Nothing is private and nothing is impersonal around here. We even had a problem this evening when we were walking the dog and Ezi was suddenly made aware that he was wearing an orange shirt.
June 18, 2005
An article in today's Ha'aretz by the wonderful Michal Palti about how orange is out has inspired me to design a few iron-on stickers on my orange t-shirts. "Just Orange," "Free Orange From Politics," "Not a Symbolic Color," "My T-Shirt is Beyond Politics." I'm doing them tonight and will wear one tomorrow. Anybody with me? "Tzeva meshuchrar lo yuchzar!" or " a color once liberated shall not be returned"
A typical example of Israel today. Last night on the news on channel 10, after the standard violence (Arabs-Jews, Jews-Jews, Jews-Arabs, Terrorists-Americans etc.), there is a little scene about the artist who does nude crowds, and the filming of a nude crowd scene today in the cold of England. The footage ends, the newscaster Guy Zohar comes on, says "shrinkage," and goes on to the next item. I am left breathless, because I swallowed my saliva laughing and can't stop choking. All right, you have to be a Seinfeld fan, and remember the scene where George is caught by a girl with his pants down after coming out of the Atlantic, and as she is fleeing he calls after her, "shrinkage!" to remind her that penises contract in the cold. And most people would not have caught that one word on the news.

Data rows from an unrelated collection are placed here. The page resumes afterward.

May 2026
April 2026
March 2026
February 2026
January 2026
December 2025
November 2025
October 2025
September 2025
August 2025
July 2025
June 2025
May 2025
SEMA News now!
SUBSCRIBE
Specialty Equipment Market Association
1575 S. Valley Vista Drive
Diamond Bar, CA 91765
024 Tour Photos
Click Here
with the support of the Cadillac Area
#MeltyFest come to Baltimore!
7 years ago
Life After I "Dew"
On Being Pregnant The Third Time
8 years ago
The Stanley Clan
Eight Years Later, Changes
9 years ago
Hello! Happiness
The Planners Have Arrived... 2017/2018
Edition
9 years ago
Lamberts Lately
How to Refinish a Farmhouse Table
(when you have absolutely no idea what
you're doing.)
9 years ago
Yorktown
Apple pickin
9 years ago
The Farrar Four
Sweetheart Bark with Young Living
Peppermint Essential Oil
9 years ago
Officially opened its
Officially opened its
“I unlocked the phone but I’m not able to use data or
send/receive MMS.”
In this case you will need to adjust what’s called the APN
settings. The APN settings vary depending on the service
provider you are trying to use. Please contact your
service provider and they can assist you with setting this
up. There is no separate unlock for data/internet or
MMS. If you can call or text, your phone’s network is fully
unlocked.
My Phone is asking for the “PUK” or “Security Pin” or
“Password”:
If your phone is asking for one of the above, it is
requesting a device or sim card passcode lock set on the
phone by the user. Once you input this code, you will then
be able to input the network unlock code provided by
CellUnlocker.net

But we did. Just as on the news on channel 11 today, we noticed that Karen Neubach -- is interviewing Dr. General Yom Tov Samia about some of the crises in the Disengagement -- sporting a very interesting cleavage.

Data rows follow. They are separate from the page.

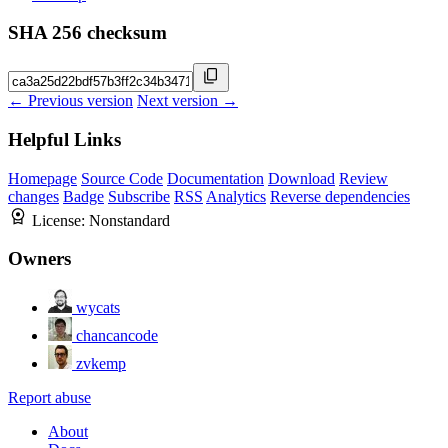
SHA 256 checksum
← Previous version
Next version →
Helpful Links
Homepage
Source Code
Documentation
Download
Review
changes
Badge
Subscribe
RSS
Analytics
Reverse dependencies
License:
Nonstandard
Owners
wycats
chancancode
zvkemp
Report abuse
About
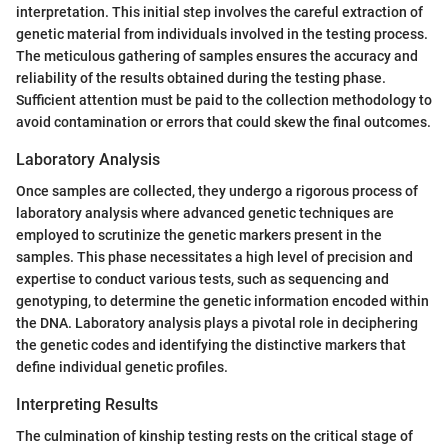
interpretation. This initial step involves the careful extraction of
genetic material from individuals involved in the testing process.
The meticulous gathering of samples ensures the accuracy and
reliability of the results obtained during the testing phase.
Sufficient attention must be paid to the collection methodology to
avoid contamination or errors that could skew the final outcomes.
Laboratory Analysis
Once samples are collected, they undergo a rigorous process of
laboratory analysis where advanced genetic techniques are
employed to scrutinize the genetic markers present in the
samples. This phase necessitates a high level of precision and
expertise to conduct various tests, such as sequencing and
genotyping, to determine the genetic information encoded within
the DNA. Laboratory analysis plays a pivotal role in deciphering
the genetic codes and identifying the distinctive markers that
define individual genetic profiles.
Interpreting Results
The culmination of kinship testing rests on the critical stage of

Yes, you get it, I am back getting the news directly to the vein, an addict to the death. But I'm putting everything into proportion...

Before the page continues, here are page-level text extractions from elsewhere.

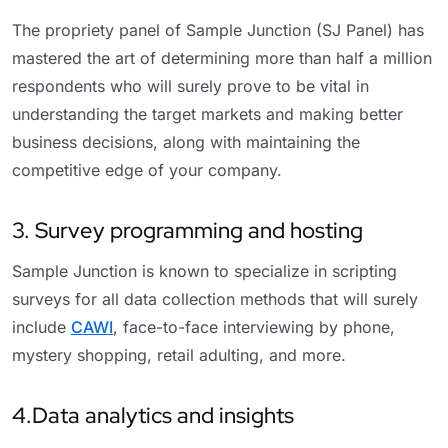
The propriety panel of Sample Junction (SJ Panel) has
mastered the art of determining more than half a million
respondents who will surely prove to be vital in
understanding the target markets and making better
business decisions, along with maintaining the
competitive edge of your company.
3. Survey programming and hosting
Sample Junction is known to specialize in scripting
surveys for all data collection methods that will surely
include
CAWI
, face-to-face interviewing by phone,
mystery shopping, retail adulting, and more.
4.Data analytics and insights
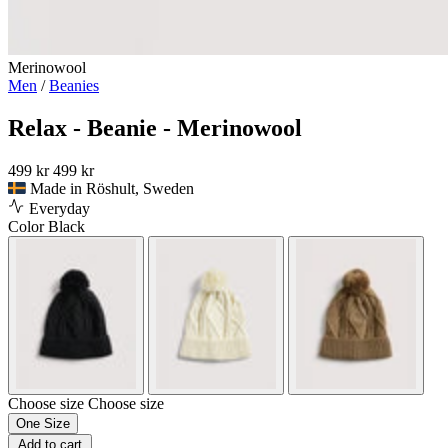
Merinowool
Men
/
Beanies
Relax - Beanie - Merinowool
499 kr
499 kr
Made in Röshult, Sweden
Everyday
Color
Black
Choose size
Choose size
One Size
Add to cart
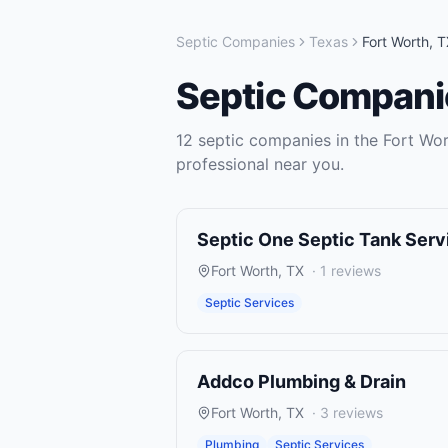
Septic Companies
Texas
Fort Worth
,
T
Septic Compani
12
septic companies
in the
Fort Wo
professional near you.
Septic One Septic Tank Ser
Fort Worth
,
TX
·
1
reviews
Septic Services
Addco Plumbing & Drain
Fort Worth
,
TX
·
3
reviews
Plumbing
Septic Services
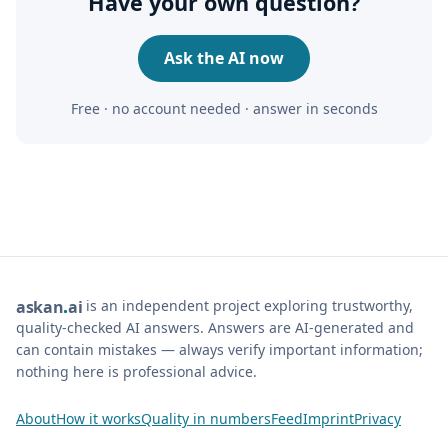
Have your own question?
Ask the AI now
Free · no account needed · answer in seconds
is an independent project exploring trustworthy,
ask
an
ai
quality-checked AI answers. Answers are AI-generated and
can contain mistakes — always verify important information;
nothing here is professional advice.
About
How it works
Quality in numbers
Feed
Imprint
Privacy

I mean an ironic proportion, of course, because if I take it straight, how can i sleep at night? Look at Shiekh Ibrahim Mudeiris' speech in May about the Jews. And then some of thr quotes from indoctrinated-at-birth extremist Jewish children. It's enough to scare you to death.
Better to watch the cleavage of the anchorwoman.
June 19, 2005
We are watching a very heated argument on TV for and against the disengagement. Moti tells an illustrative story about this. Last night, as he was coming home, there was a bunch of religious people, obviously gathering together to protest the disengagement. He went into his apartment and shut the door to get away from it. A few minutes later he heard a banging on his door, and he realized it must be the protesters, coming to convince him to join them, so he didn't answer. The banging continued, on and on, for almost fifteen minutes, and he got more and more angry at the invasion of his privacy, at the invasion of his neighborhood, his way of life. Finally it was quiet, and after a few minutes he came out to see whether they had gone. On the door handle there was a flyer attached, a little booklet, and he pulled it off. But as he was about to throw it out, he suddenly felt something solid woven into the back of the flyer. It was his key - the key he left in the lock when he came home.